Après un tel acte de foi, on comprend que Jean Macé ne devait pas rester à l’écart des événements qui allaient suivre. Il prit sa part des luttes républicaines, et si vivement qu’au lendemain de l’affaire du 13 juin 1849, il dut, pour échapper à un mandat d’amener lancé contre lui, se cacher en Normandie, chez un ancien camarade de collège. Il y resta quatre mois et demi, jusqu’à ce qu’une ordonnance de non-lieu fût rendue.

Jean Macé rentra à Paris et quelques mois après entreprit un voyage dans l’Est, pour organiser la correspondance du journal la République. C’est au cours de ce voyage, que le hasard l’amena pour la première fois à Beblenheim et au Petit-Château.

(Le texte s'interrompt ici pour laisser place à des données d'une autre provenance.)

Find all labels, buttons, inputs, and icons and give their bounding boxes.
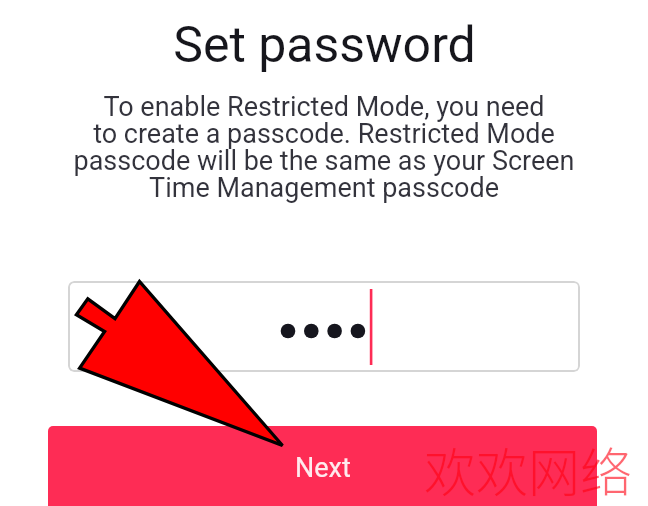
- staticText: To enable Restricted Mode, you need to c…: [0, 91, 648, 204]
- staticText: Next: [295, 452, 351, 484]
- button[interactable]: Next: [48, 426, 597, 506]
- button[interactable]: Passcode entry field: [68, 281, 580, 372]
- staticText: Set password: [173, 16, 476, 75]
- staticText: 欢欢网络: [424, 432, 633, 506]
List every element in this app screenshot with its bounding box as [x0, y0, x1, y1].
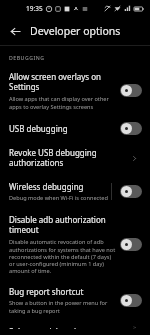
staticText: DEBUGGING — [9, 54, 45, 61]
staticText: Bug report shortcut — [9, 286, 84, 297]
button[interactable]: Wireless debugging — [0, 175, 150, 208]
button[interactable]: Back — [6, 22, 24, 40]
button[interactable]: Open Revoke USB debugging authorizations — [128, 152, 140, 164]
staticText: Disable adb authorization timeout — [9, 214, 116, 236]
staticText: Revoke USB debugging authorizations — [9, 147, 124, 169]
staticText: Show a button in the power menu for taki… — [9, 299, 116, 314]
button[interactable]: Open Select mock location app — [128, 326, 140, 329]
staticText: Allow apps that can display over other a… — [9, 95, 116, 110]
button[interactable]: Toggle Bug report shortcut — [120, 294, 142, 307]
button[interactable]: Select mock location app — [0, 320, 150, 335]
button[interactable]: Toggle Allow screen overlays on Settings — [120, 84, 142, 97]
staticText: Select mock location app — [9, 326, 103, 329]
staticText: 19:35 — [26, 4, 43, 13]
button[interactable]: Allow screen overlays on Settings — [0, 65, 150, 116]
staticText: Developer options — [30, 24, 121, 38]
button[interactable]: Toggle Disable adb authorization timeout — [120, 238, 142, 251]
button[interactable]: Toggle USB debugging — [120, 122, 142, 135]
staticText: Disable automatic revocation of adb auth… — [9, 238, 116, 274]
button[interactable]: Disable adb authorization timeout — [0, 208, 150, 280]
button[interactable]: Toggle Wireless debugging — [120, 185, 142, 198]
staticText: USB debugging — [9, 123, 68, 134]
button[interactable]: USB debugging — [0, 116, 150, 141]
staticText: Allow screen overlays on Settings — [9, 71, 116, 93]
staticText: Wireless debugging — [9, 181, 84, 192]
button[interactable]: Revoke USB debugging authorizations — [0, 141, 150, 175]
button[interactable]: Bug report shortcut — [0, 280, 150, 320]
staticText: Debug mode when Wi-Fi is connected — [9, 194, 108, 202]
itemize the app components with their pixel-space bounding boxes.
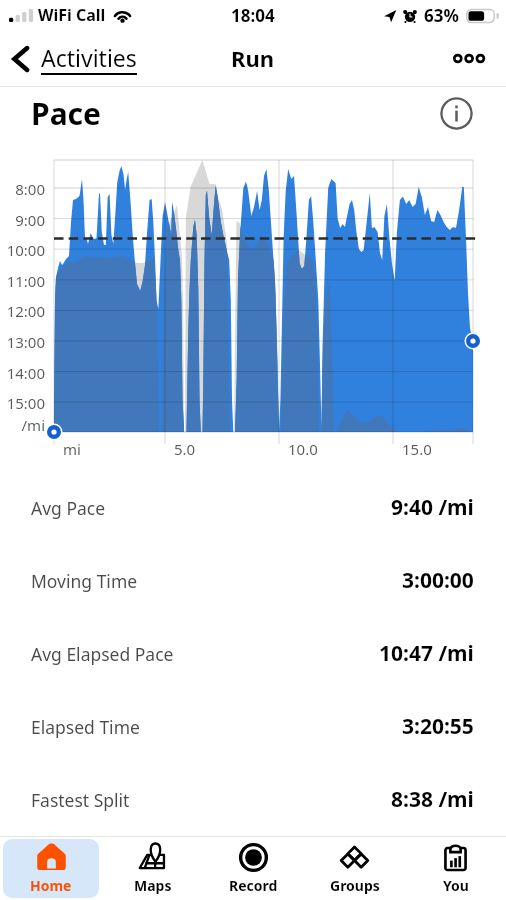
staticText: 63% (424, 4, 459, 27)
button[interactable]: Avg Pace (0, 471, 506, 544)
staticText: 13:00 (0, 332, 45, 352)
staticText: Activities (41, 42, 137, 73)
button[interactable]: Maps (105, 839, 200, 898)
staticText: Pace (31, 93, 101, 134)
button[interactable]: Avg Elapsed Pace (0, 617, 506, 690)
staticText: 10:00 (0, 240, 45, 260)
staticText: WiFi Call (38, 4, 106, 26)
staticText: Maps (134, 876, 172, 895)
button[interactable]: Groups (307, 839, 402, 898)
staticText: Elapsed Time (31, 715, 140, 739)
button[interactable]: You (408, 839, 503, 898)
staticText: 11:00 (0, 271, 45, 291)
staticText: 15:00 (0, 393, 45, 413)
staticText: mi (63, 439, 81, 459)
staticText: 8:00 (0, 179, 45, 199)
staticText: You (443, 876, 469, 895)
button[interactable]: Record (206, 839, 301, 898)
staticText: 3:20:55 (402, 712, 474, 741)
button[interactable]: More options (437, 41, 506, 76)
staticText: 8:38 /mi (391, 785, 474, 814)
staticText: Avg Elapsed Pace (31, 642, 174, 666)
button[interactable]: Activities (0, 42, 145, 75)
button[interactable]: Elapsed Time (0, 690, 506, 763)
staticText: /mi (0, 415, 45, 435)
staticText: 14:00 (0, 363, 45, 383)
staticText: 9:40 /mi (391, 493, 474, 522)
staticText: 12:00 (0, 301, 45, 321)
staticText: Fastest Split (31, 788, 130, 812)
staticText: 10:47 /mi (379, 639, 474, 668)
button[interactable]: Moving Time (0, 544, 506, 617)
button[interactable]: Home (3, 839, 99, 898)
staticText: 3:00:00 (402, 566, 474, 595)
button[interactable]: Fastest Split (0, 763, 506, 836)
staticText: 15.0 (402, 439, 432, 459)
staticText: 9:00 (0, 210, 45, 230)
button[interactable]: Info (440, 97, 473, 130)
staticText: 10.0 (288, 439, 318, 459)
staticText: Record (229, 876, 278, 895)
staticText: Moving Time (31, 569, 138, 593)
staticText: 5.0 (174, 439, 196, 459)
staticText: 18:04 (231, 4, 275, 27)
staticText: Avg Pace (31, 496, 106, 520)
staticText: Run (231, 43, 275, 73)
staticText: Home (30, 876, 72, 895)
staticText: Groups (330, 876, 380, 895)
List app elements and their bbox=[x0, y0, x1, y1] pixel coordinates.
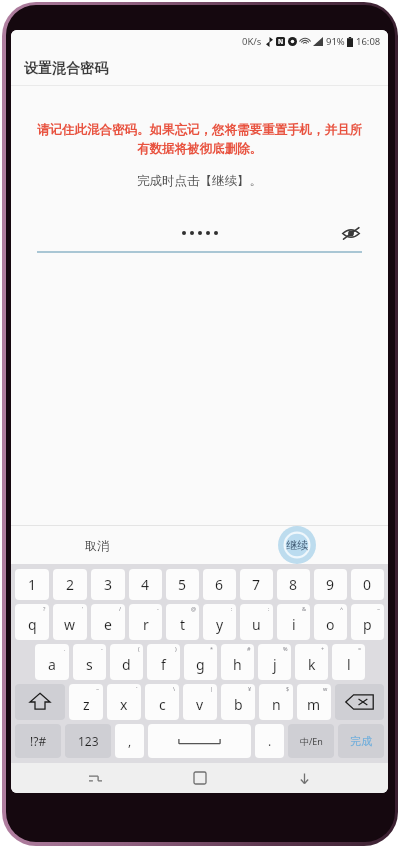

Il faut saluer au passage ces deux noms. Ce village d’Alsace, ce pensionnat de jeunes filles ont été le berceau de la Ligue ; jusqu’en 1870, ils en ont été le centre. À ce titre, nous leur devons un pieux souvenir. Les démocraties ne s’honorent pas seulement en donnant à leurs grands hommes, à leurs vaillants et dévoués serviteurs, le tribut d’hommages qui leur est dû ; elles sont tenues aussi à quelques marques de respect pour les noms des lieux où ces hommes ont vécu, où ils ont conçu, exécuté leurs projets. C’est à ces hommes encore, c’est à l’esprit qui les animait, que ces témoignages s’adressent. Nous avons ainsi le devoir, nous surtout, les gens de la Ligue, de ne point oublier ces noms : Beblenheim et le Petit-Château. Le devoir est d’autant plus grand que Beblenheim, hélas ! n’est plus français. Et si le Petit-Château, transporté à Monthiers, dans l’Aisne, existe toujours, la place du moins qu’il occupait en Alsace ne se reconnaît plus.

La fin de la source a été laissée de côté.